Na quarta-feira, às duas e meia da tarde, a escuridão caiu sobre a aldeia.

O Benjamin coloria com aguarelas um papel quase desfeito quando olhou o mundo pela janela. Mergulhou o pincel na água e observou a tinta espalhar-se como fumo. Também lá fora as sombras se derramavam até cobrir o Sol, as árvores, os pássaros, os telhados das poucas casas habitadas e das muitas abandonadas. Naquela escuridão que caía não havia estrelas nem lua, apenas frio e silêncio. Negro. Um gelo terrível de Inverno que nunca se tinha conhecido. Um manto que ninguém compreendia.

Não demorou muito até a aldeia ficar cega.

Com as mãos nas paredes, o Benjamin guiou-se até à sala e sentou-se no sofá. Tranquilizou-se com a luz azul e fininha da pequena chama do aquecedor a gás – a confiança do conhecido. O gato Aristides subiu-lhe para o colo e deitou-se.

“Faz frio na escuridão”, reparou a voz do avô.

O avô procurava velas e fósforos, as mãos trémulas a amarfanhar e desarrumar o que encontrava na gaveta. O som da vitória: os dedos a baterem numa caixa e os fósforos agitados. O fogo iluminou-lhe o bigode enorme, farfalhudo, a expressão entregue à preocupação e as rugas de quem viveu muito e se tornou imortal. Acendeu várias velas por toda a casa. As penumbras fingiam que fugiam.

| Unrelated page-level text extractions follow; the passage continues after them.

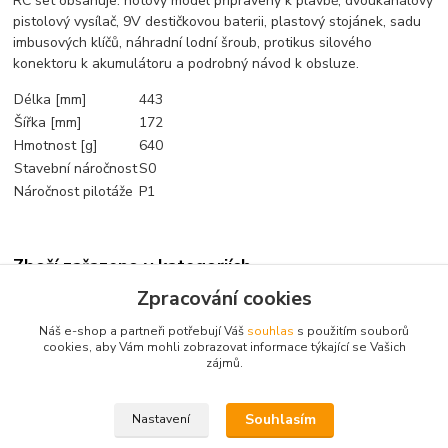
RC set obsahuje: hotový model připravený k plavbě, dvoukanálový
pistolový vysílač, 9V destičkovou baterii, plastový stojánek, sadu
imbusových klíčů, náhradní lodní šroub, protikus silového
konektoru k akumulátoru a podrobný návod k obsluze.
Délka [mm]
443
Šířka [mm]
172
Hmotnost [g]
640
Stavební náročnost
S0
Náročnost pilotáže
P1
Zboží zařazeno v kategoriích
Zpracování cookies
Modely lodí
Náš e-shop a partneři potřebují Váš
souhlas
s použitím souborů
Motorové-elektro
cookies, aby Vám mohli zobrazovat informace týkající se Vašich
zájmů.
RC sety
Souhlasím
Nastavení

Na verdade, nem o aquecedor nem as velas eram capazes de expulsar aquele frio e aquele escuro tão reais quanto metafóricos. Ao lado do Benjamin, a avó Nina sentava-se de costas muito direitas, as mãos a torcerem-se nervosas e os olhos culpados, doridos e tristes metidos numas covas negras. Os mortos também têm olheiras? Retirou o olhar de cima dela, com medo de a perturbar.escurid

O Aristides correu para a invisibilidade quando bateram à porta. O avô levou uma vela para abrir. Esperava que a Miss Lola soubesse o que se passava, quando acabaria aquele mistério. À porta, a chama trémula mostrou a cara assombrada da bruxa, a carapinha escondida debaixo de um lenço verde, os dentes muito brancos e a mirada com a profundidade de quem sabe tudo e enlouqueceu. O Benjamin nunca percebera se deveria ter medo dela ou se bastava aquela curiosidade enorme que sentia. A Miss Lola disse:

“A escuridão não vai passar.”

A avó Nina aproximou-se e a atenção da bruxa virou-se para ela. A avó fitava-a como se quisesse mudar o tempo, mas a Miss Lola já só sentia o cansaço do que nunca tinha sido. Só o avô não via o espírito e entendeu que o silêncio da Miss Lola poderia ser um tratado de paz. Por isso, tocou com a ponta dos dedos na cara da bruxa. Ela afastou-se. O avô suspirou. Até o Benjamin conseguia ver como eles eram iguais, um espelho. Compreendiam-se onde mais ninguém se compreendia, havia entre eles uma conversa muda do que poderia ter sido e do que se perdeu.

“Preparem-se, que isto não vai passar”, voltou a avisar.

“Deve ser algum tipo de castigo”, murmurou o avô.

Ou algum tipo de final, pensou o Benjamin. Tinha ouvido na escola qualquer coisa sobre buracos negros e não duvidou de que o mundo tinha entrado num.

O avô segurou na mão da Miss Lola e pensou no sorriso da linda mãe dela, pensou na crueldade da mulher dele, e teve tanta pena a transbordar-lhe no peito que soluçou. Agora estavam as duas mortas, ele ficara sozinho com os restos podres das decisões erradas. De que é que adiantara aquilo tudo? Encaravam-se os dois, ele e a bruxa, aquele aperto de mão que pedia mais, que pedia tudo. Mas não havia solução para o que já passara. Alguns minutos depois, a Miss Lola retirou a mão dela da dele, baixou a cabeça numa despedida e foi-se embora. Não levou velas consigo, nem lanternas, nem lamparinas. Ela nunca precisou de ver para onde via, sempre soube o seu caminho.